The American economy was considerably stronger in the second quarter than an earlier estimate showed, but the figures aren’t delighting investors. Problem is, any numbers that show a firmly rooted recovery will raise expectations for the Federal Reserve to stop propping up the markets.
Gross domestic product, the broadest snapshot of an economy’s activity by measuring the goods bought and sold, increased by 2.5% in the second quarter, new Commerce Department data shows. The government offers three estimates of GDP–this is the second, and it’s sharply higher than the 1.7% growth figure from the original report.
Why the change? The U.S. exported more and imported less than originally thought. At the same time, business investment greatly increased, and the housing market continues to show signs of a robust recovery.
What is most striking about the second quarter GDP number is that it’s more than double the pace from the prior three months. The U.S. grew only by 1.1% in the first quarter, according to final estimates, and economists had thought the second quarter would be even more dismal, forecasting just 1% growth when the government provided its initial GDP estimate. Higher taxes and government spending cuts have been considerable drags on the economy to start the year, though economists generally believe the second half will be significantly stronger
Predictions of a robust end to 2013, along with a better-than-expected second quarter, explains why observers think the Fed will begin to end the major economic stimulus program that has stretched on for years. Indeed, the brighter second-quarter figures will likely reinforce the central bank’s belief that it’ll be able to start reducing its bond-buying program next month. “It’s no certainty,” warns Capital Economics’ Paul Ashworth. “August’s payroll figures will be watched closely.” He adds, “We still think the Fed will begin tapering its monthly asset purchases…the upward revision to second-quarter GDP growth should give officials more confidence that the recovery is gathering steam.” Less money artificially pumped through the financial system will startle investors accustomed to the Fed’s presence in the market and the central bank’s easy money policies.

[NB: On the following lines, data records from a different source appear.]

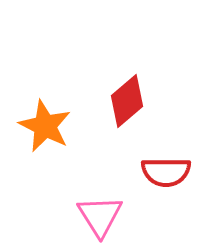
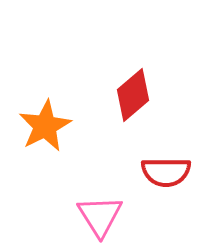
red diamond: moved 6 px right, 6 px up
orange star: rotated 18 degrees clockwise
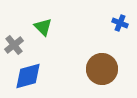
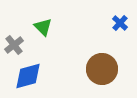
blue cross: rotated 21 degrees clockwise
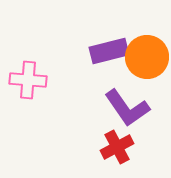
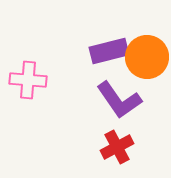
purple L-shape: moved 8 px left, 8 px up
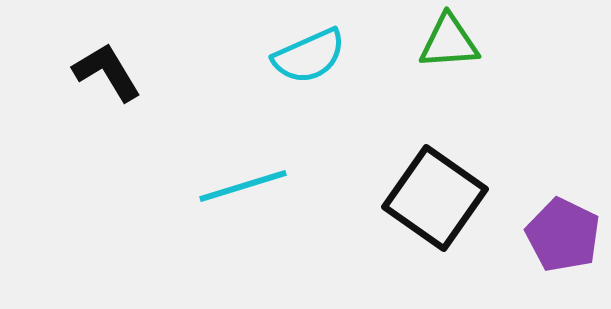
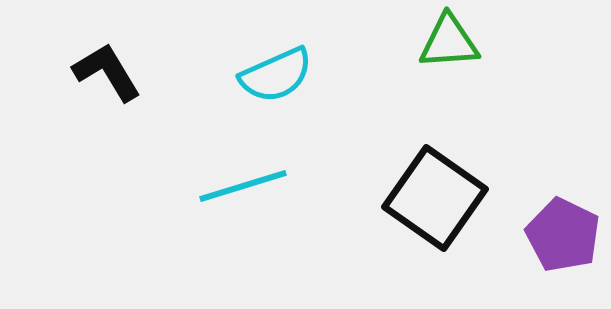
cyan semicircle: moved 33 px left, 19 px down
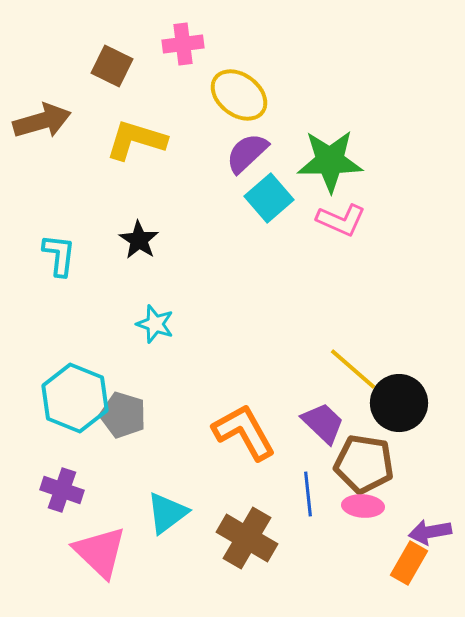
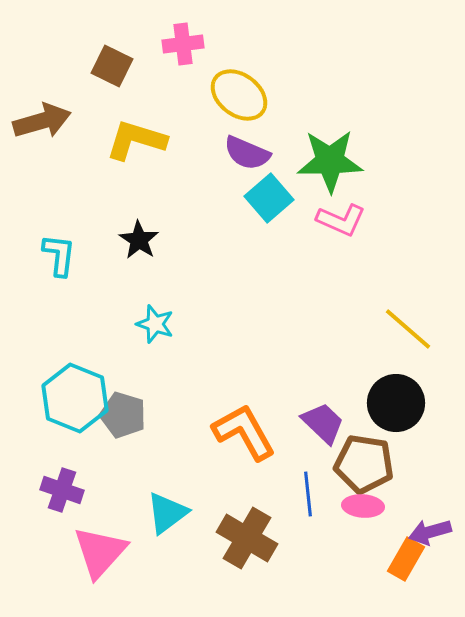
purple semicircle: rotated 114 degrees counterclockwise
yellow line: moved 55 px right, 40 px up
black circle: moved 3 px left
purple arrow: rotated 6 degrees counterclockwise
pink triangle: rotated 28 degrees clockwise
orange rectangle: moved 3 px left, 4 px up
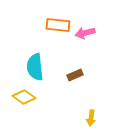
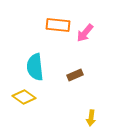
pink arrow: rotated 36 degrees counterclockwise
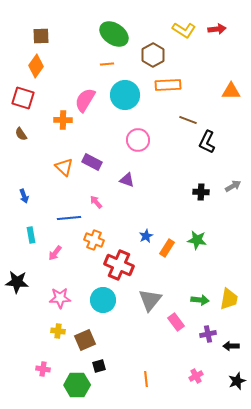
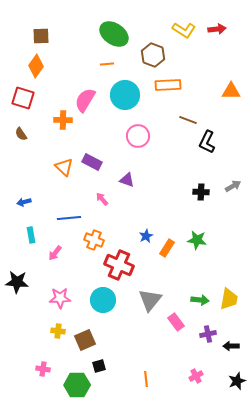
brown hexagon at (153, 55): rotated 10 degrees counterclockwise
pink circle at (138, 140): moved 4 px up
blue arrow at (24, 196): moved 6 px down; rotated 96 degrees clockwise
pink arrow at (96, 202): moved 6 px right, 3 px up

For this reason, this morning’s trading was decidedly choppy after investors saw the new government GDP data. Stocks cut a portion of their early morning gains, with Dow Jones industrial average futures rising 33 points. Nasdaq composite futures increased 9.5 points, and S&P 500 futures went up 2 points.
In corporate news, Verizon Communications VZ +2.71% shares were quickly trading hands after a report that the telecom giant had entered discussions with Vodafone VOD +8.02% to buyout Vodafone’s stake in Verizon Wireless, the key part of Verizon Communication’s business. Verizon Communications rose 7.8% to $50.
Campbell Soup CPB -3.09% fell 2.7% on disappointing quarterly figures. Other losers included Newmont Mining NEM +1.56%, which fell 0.5% to $31.20, and Lowe’s Companies’ 0.4% decline to $46.20.
Meanwhile, GameStop rallied 1.4% to $50.30.